- TASK REQUIREMENTS:
Your output should reproduce each entry exactly, with none of its pictures.
--- START ---
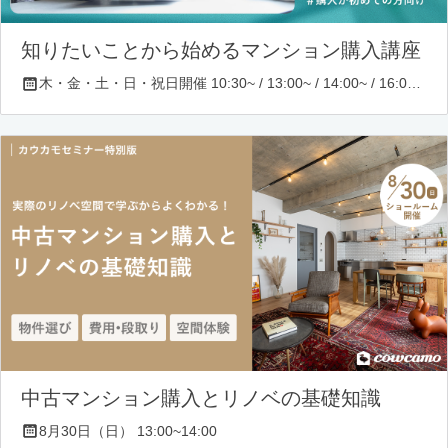
知りたいことから始めるマンション購入講座
木・金・土・日・祝日開催 10:30~ / 13:00~ / 14:00~ / 16:00~ / 17:00~/ 18:30~/ 19:30~
中古マンション購入とリノベの基礎知識
8月30日（日） 13:00~14:00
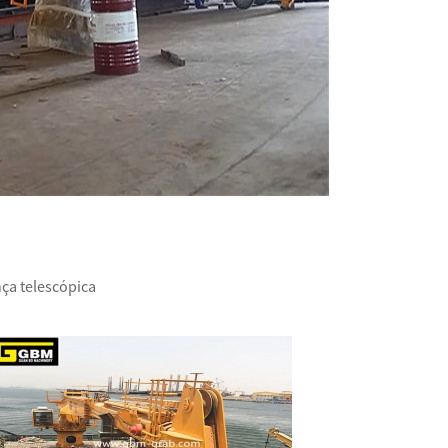
ça telescópica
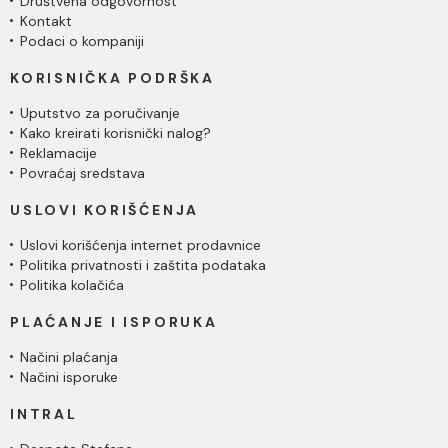
Društvena odgovornost
Kontakt
Podaci o kompaniji
KORISNIČKA PODRŠKA
Uputstvo za poručivanje
Kako kreirati korisnički nalog?
Reklamacije
Povraćaj sredstava
USLOVI KORIŠĆENJA
Uslovi korišćenja internet prodavnice
Politika privatnosti i zaštita podataka
Politika kolačića
PLAĆANJE I ISPORUKA
Načini plaćanja
Načini isporuke
INTRAL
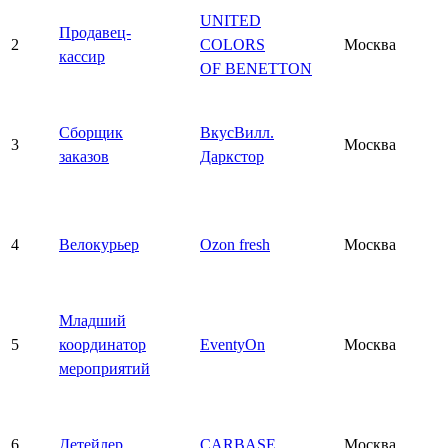
UNITED
Продавец-
2
COLORS
Москва
кассир
OF BENETTON
Сборщик
ВкусВилл.
3
Москва
заказов
Даркстор
4
Велокурьер
Ozon fresh
Москва
Младший
5
координатор
EventyOn
Москва
мероприятий
6
Детейлер
CARBASE
Москва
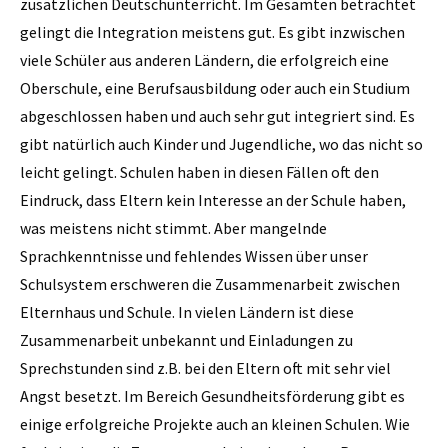
zusätzlichen Deutschunterricht. Im Gesamten betrachtet
gelingt die Integration meistens gut. Es gibt inzwischen
viele Schüler aus anderen Ländern, die erfolgreich eine
Oberschule, eine Berufsausbildung oder auch ein Studium
abgeschlossen haben und auch sehr gut integriert sind. Es
gibt natürlich auch Kinder und Jugendliche, wo das nicht so
leicht gelingt. Schulen haben in diesen Fällen oft den
Eindruck, dass Eltern kein Interesse an der Schule haben,
was meistens nicht stimmt. Aber mangelnde
Sprachkenntnisse und fehlendes Wissen über unser
Schulsystem erschweren die Zusammenarbeit zwischen
Elternhaus und Schule. In vielen Ländern ist diese
Zusammen­arbeit unbekannt und Einladungen zu
Sprechstunden sind z.B. bei den Eltern oft mit sehr viel
Angst besetzt. Im Bereich Gesundheitsförderung gibt es
einige erfolgreiche Projekte auch an kleinen Schulen. Wie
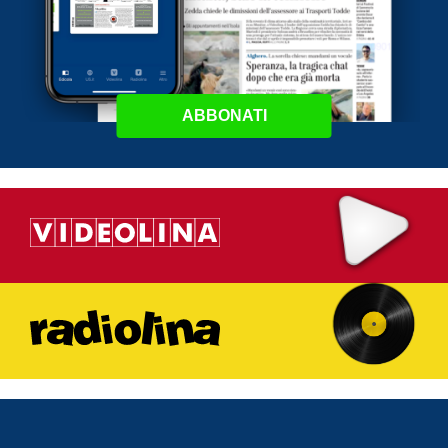
ABBONATI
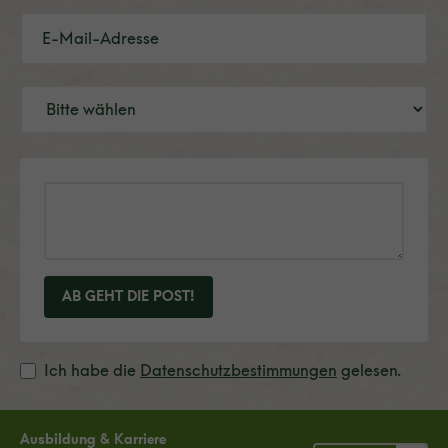
AB GEHT DIE POST!
Ich habe die
Datenschutzbestimmungen
gelesen.
Ausbildung & Karriere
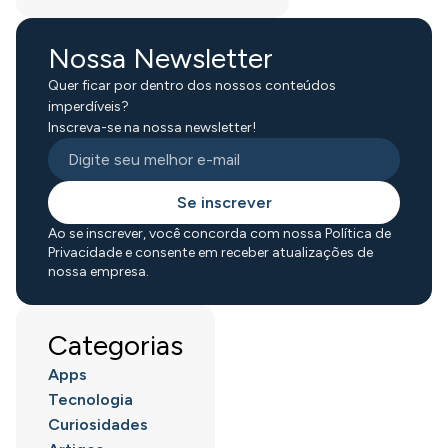
Nossa Newsletter
Quer ficar por dentro dos nossos conteúdos
imperdíveis?
Inscreva-se na nossa newsletter!
Se inscrever
Ao se inscrever, você concorda com nossa Política de
Privacidade e consente em receber atualizações de
nossa empresa.
Categorias
Apps
Tecnologia
Curiosidades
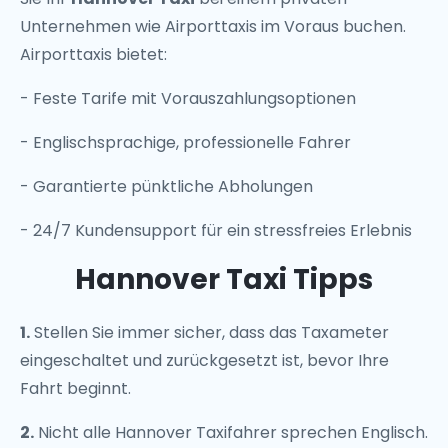
Unternehmen wie Airporttaxis im Voraus buchen.
Airporttaxis bietet:
- Feste Tarife mit Vorauszahlungsoptionen
- Englischsprachige, professionelle Fahrer
- Garantierte pünktliche Abholungen
- 24/7 Kundensupport für ein stressfreies Erlebnis
Hannover Taxi Tipps
1.
Stellen Sie immer sicher, dass das Taxameter
eingeschaltet und zurückgesetzt ist, bevor Ihre
Fahrt beginnt.
2.
Nicht alle Hannover Taxifahrer sprechen Englisch.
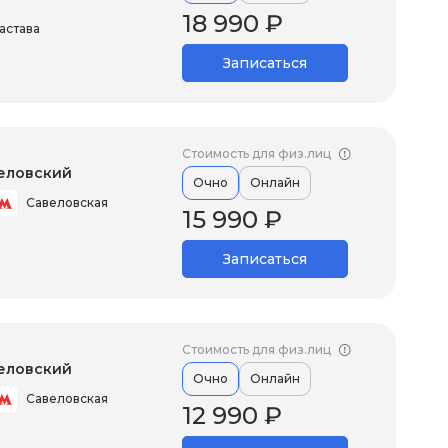
18 990 ₽
астава
Записаться
Стоимость для физ.лиц
еловский
Очно
Онлайн
Савеловская
15 990 ₽
Записаться
Стоимость для физ.лиц
еловский
Очно
Онлайн
Савеловская
12 990 ₽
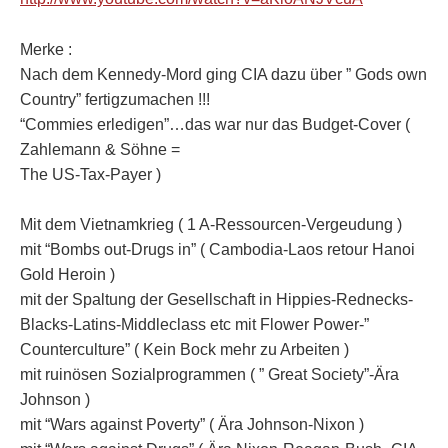
Merke :
Nach dem Kennedy-Mord ging CIA dazu über ” Gods own
Country” fertigzumachen !!!
“Commies erledigen”…das war nur das Budget-Cover (
Zahlemann & Söhne =
The US-Tax-Payer )
Mit dem Vietnamkrieg ( 1 A-Ressourcen-Vergeudung )
mit “Bombs out-Drugs in” ( Cambodia-Laos retour Hanoi
Gold Heroin )
mit der Spaltung der Gesellschaft in Hippies-Rednecks-
Blacks-Latins-Middleclass etc mit Flower Power-”
Counterculture” ( Kein Bock mehr zu Arbeiten )
mit ruinösen Sozialprogrammen ( ” Great Society”-Ära
Johnson )
mit “Wars against Poverty” ( Ära Johnson-Nixon )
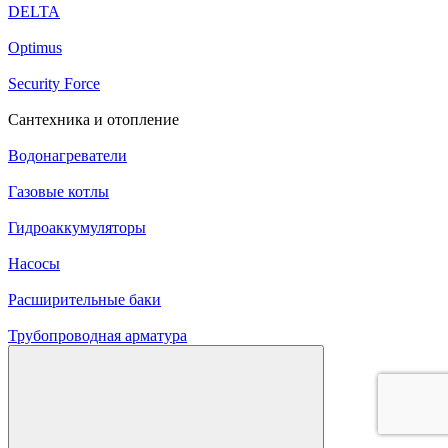
DELTA
Optimus
Security Force
Сантехника и отопление
Водонагреватели
Газовые котлы
Гидроаккумуляторы
Насосы
Расширительные баки
Трубопроводная арматура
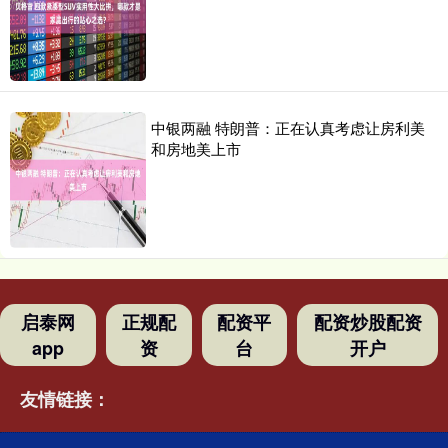
中银两融 特朗普：正在认真考虑让房利美
和房地美上市
启泰网
正规配
配资平
配资炒股配资
app
资
台
开户
友情链接：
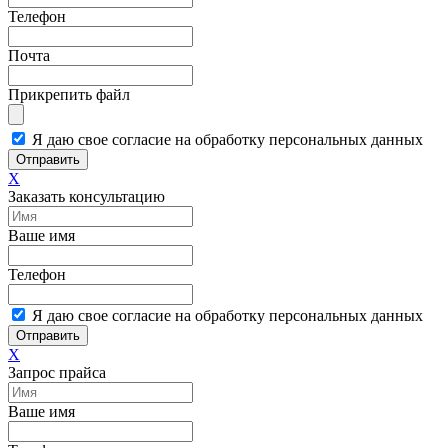
Телефон
Почта
Прикрепить файл
Я даю свое согласие на обработку персональных данных
Отправить
X
Заказать консультацию
Ваше имя
Телефон
Я даю свое согласие на обработку персональных данных
Отправить
X
Запрос прайса
Ваше имя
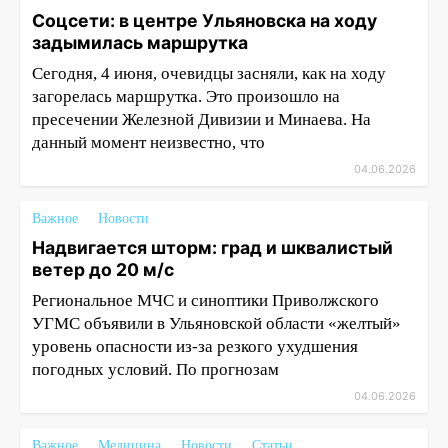
Соцсети: в центре Ульяновска на ходу
задымилась маршрутка
Сегодня, 4 июня, очевидцы засняли, как на ходу
загорелась маршрутка. Это произошло на
пресечении Железной Дивизии и Минаева. На
данный момент неизвестно, что
04.06.2026
Важное
Новости
Надвигается шторм: град и шквалистый
ветер до 20 м/с
Региональное МЧС и синоптики Приволжского
УГМС объявили в Ульяновской области «желтый»
уровень опасности из-за резкого ухудшения
погодных условий. По прогнозам
04.06.2026
Важное
Медицина
Новости
Статьи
--- END ---
- RESULT:
知りたいことから始めるマンション購入講座
木・金・土・日・祝日開催 10:30~ / 13:00~ / 14:00~ / 16:00~ / 17:00~/ 18:30~/ 19:30~
中古マンション購入とリノベの基礎知識
8月30日（日） 13:00~14:00
ça telescópica
Društvena odgovornost
Kontakt
Podaci o kompaniji
KORISNIČKA PODRŠKA
Uputstvo za poručivanje
Kako kreirati korisnički nalog?
Reklamacije
Povraćaj sredstava
USLOVI KORIŠĆENJA
Uslovi korišćenja internet prodavnice
Politika privatnosti i zaštita podataka
Politika kolačića
PLAĆANJE I ISPORUKA
Načini plaćanja
Načini isporuke
INTRAL
UNITED
Продавец-
2
COLORS
Москва
кассир
OF BENETTON
Сборщик
ВкусВилл.
3
Москва
заказов
Даркстор
4
Велокурьер
Ozon fresh
Москва
Младший
5
координатор
EventyOn
Москва
мероприятий
6
Детейлер
CARBASE
Москва
zusätzlichen Deutschunterricht. Im Gesamten betrachtet
gelingt die Integration meistens gut. Es gibt inzwischen
viele Schüler aus anderen Ländern, die erfolgreich eine
Oberschule, eine Berufsausbildung oder auch ein Studium
abgeschlossen haben und auch sehr gut integriert sind. Es
gibt natürlich auch Kinder und Jugendliche, wo das nicht so
leicht gelingt. Schulen haben in diesen Fällen oft den
Eindruck, dass Eltern kein Interesse an der Schule haben,
was meistens nicht stimmt. Aber mangelnde
Sprachkenntnisse und fehlendes Wissen über unser
Schulsystem erschweren die Zusammenarbeit zwischen
Elternhaus und Schule. In vielen Ländern ist diese
Zusammen­arbeit unbekannt und Einladungen zu
Sprechstunden sind z.B. bei den Eltern oft mit sehr viel
Angst besetzt. Im Bereich Gesundheitsförderung gibt es
einige erfolgreiche Projekte auch an kleinen Schulen. Wie
ABBONATI
AB GEHT DIE POST!
Ich habe die
Datenschutzbestimmungen
gelesen.
Ausbildung & Karriere
Nossa Newsletter
Quer ficar por dentro dos nossos conteúdos
imperdíveis?
Inscreva-se na nossa newsletter!
Se inscrever
Ao se inscrever, você concorda com nossa Política de
Privacidade e consente em receber atualizações de
nossa empresa.
Categorias
Apps
Tecnologia
Curiosidades
Unternehmen wie Airporttaxis im Voraus buchen.
Airporttaxis bietet:
- Feste Tarife mit Vorauszahlungsoptionen
- Englischsprachige, professionelle Fahrer
- Garantierte pünktliche Abholungen
- 24/7 Kundensupport für ein stressfreies Erlebnis
Hannover Taxi Tipps
1.
Stellen Sie immer sicher, dass das Taxameter
eingeschaltet und zurückgesetzt ist, bevor Ihre
Fahrt beginnt.
2.
Nicht alle Hannover Taxifahrer sprechen Englisch.
18 990 ₽
астава
Записаться
Стоимость для физ.лиц
еловский
Очно
Онлайн
Савеловская
15 990 ₽
Записаться
Стоимость для физ.лиц
еловский
Очно
Онлайн
Савеловская
12 990 ₽
Merke :
Nach dem Kennedy-Mord ging CIA dazu über ” Gods own
Country” fertigzumachen !!!
“Commies erledigen”…das war nur das Budget-Cover (
Zahlemann & Söhne =
The US-Tax-Payer )
Mit dem Vietnamkrieg ( 1 A-Ressourcen-Vergeudung )
mit “Bombs out-Drugs in” ( Cambodia-Laos retour Hanoi
Gold Heroin )
mit der Spaltung der Gesellschaft in Hippies-Rednecks-
Blacks-Latins-Middleclass etc mit Flower Power-”
Counterculture” ( Kein Bock mehr zu Arbeiten )
mit ruinösen Sozialprogrammen ( ” Great Society”-Ära
Johnson )
mit “Wars against Poverty” ( Ära Johnson-Nixon )
DELTA
Optimus
Security Force
Сантехника и отопление
Водонагреватели
Газовые котлы
Гидроаккумуляторы
Насосы
Расширительные баки
Трубопроводная арматура
中银两融 特朗普：正在认真考虑让房利美
和房地美上市
启泰网
正规配
配资平
配资炒股配资
app
资
台
开户
友情链接：
Телефон
Почта
Прикрепить файл
Я даю свое согласие на обработку персональных данных
Отправить
X
Заказать консультацию
Ваше имя
Телефон
Я даю свое согласие на обработку персональных данных
Отправить
X
Запрос прайса
Ваше имя
Соцсети: в центре Ульяновска на ходу
задымилась маршрутка
Сегодня, 4 июня, очевидцы засняли, как на ходу
загорелась маршрутка. Это произошло на
пресечении Железной Дивизии и Минаева. На
данный момент неизвестно, что
04.06.2026
Важное
Новости
Надвигается шторм: град и шквалистый
ветер до 20 м/с
Региональное МЧС и синоптики Приволжского
УГМС объявили в Ульяновской области «желтый»
уровень опасности из-за резкого ухудшения
погодных условий. По прогнозам
04.06.2026
Важное
Медицина
Новости
Статьи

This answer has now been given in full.